O relatório de Moody's indica que o pacote de reformas promovidas pelo Governo de Peña Nieto (do Partido Revolucionário Institucional, PRI) é um das mudanças mais importantes para a economia mexicana desde o Tratado de Livre Comércio da América do Norte (NAFTA, em inglês), em 1994. As reformas foram aprovadas de modo geral no Congresso mexicano, mas falta a ratificação das leis secundárias: isto é, dos detalhes que definirão sua aplicação. Moody's, no entanto, tem confiança em que a legislação “manterá seu espírito”.

O Governo mexicano aprovou no ano passado um ambicioso pacote de reformas que incluíam mudanças em sua legislação fiscal, política de impostos, licenças em telecomunicações e modificações na lei de exploração de hidrocarbonetos que afeta a Petróleos Mexicanos (Pemex), um dos pontos da Constituição mexicana considerados intocáveis até agora.

Moody's qualifica as reformas de Peña Nieto como as mudanças mais importantes desde a aprovação do Tratado de Livre Comércio da América do Norte

Contudo, o entusiasmo econômico entre os lares mexicanos se encontra no ponto mais baixo em quatro anos. De acordo com um inquérito realizado pela Bloomberg, o Índice de Confiança do Consumidor no México diminuiu pelo menos 15% (de 99 a 84,5 unidades) em apenas um mês. Em 2013, o México registrou a taxa de inflação mais alta da OCDE com 3,8%, atrás da Turquia (7,5%) e Islândia (3,9%).
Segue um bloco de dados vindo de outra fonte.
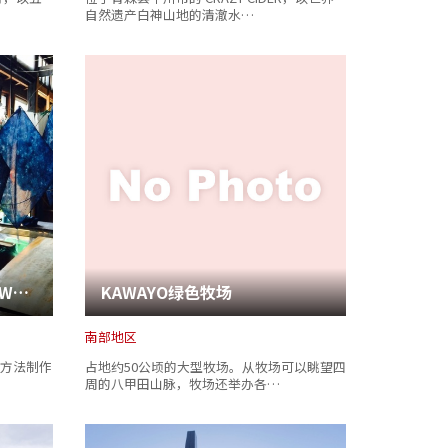
自然遗产白神山地的清澈水…
川崎染坊 (Kawasaki Dye Works)
KAWAYO绿色牧场
南部地区
方法制作
占地约50公顷的大型牧场。从牧场可以眺望四
周的八甲田山脉，牧场还举办各…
Durante 2013, no primeiro ano de Governo de Enrique Peña Nieto, a previsão de crescimento foi revisada em quatro ocasiões e reduzida de 3,5% a 1,3%. Moody's concordou que a nota poderia ser diminuída se houver um período prolongado de crescimento abaixo do esperado. A agência de qualificação Fitch, que com Moody's e S&P é das mais importantes do mundo, não elevou a nota do México depois que as reformas foram aprovadas, mas subiu a qualificação BBB- para um BBB em maio de 2013. A instituição disse nesta quinta-feira através de um comunicado que esperará que as mudanças na legislação mexicana comecem a gerar benefícios na economia para elevar o status mexicano.

Mauro Leos-López, um dos autores do relatório de Moody's, disse à agência Reuters que a subida da qualificação mexicana permitirá que outros emissores do país elevem suas próprias notas. Acrescentou que o perfil de crédito mexicano é comparável ao da Polônia e Malásia, outros mercados emergentes, mas enfatizou que a fortaleza fiscal mexicana “é superior em termos de indicadores de dívida governamental”.

México tem a terceira inflação mais alta da OCDE, superada apenas por Turquia e Islândia

A melhoria na qualificação do crédito permite à iniciativa privada, ao Governo mexicano e aos consumidores reduzir os custos de financiamento e de dívida pública, conclui o relatório de Moody's.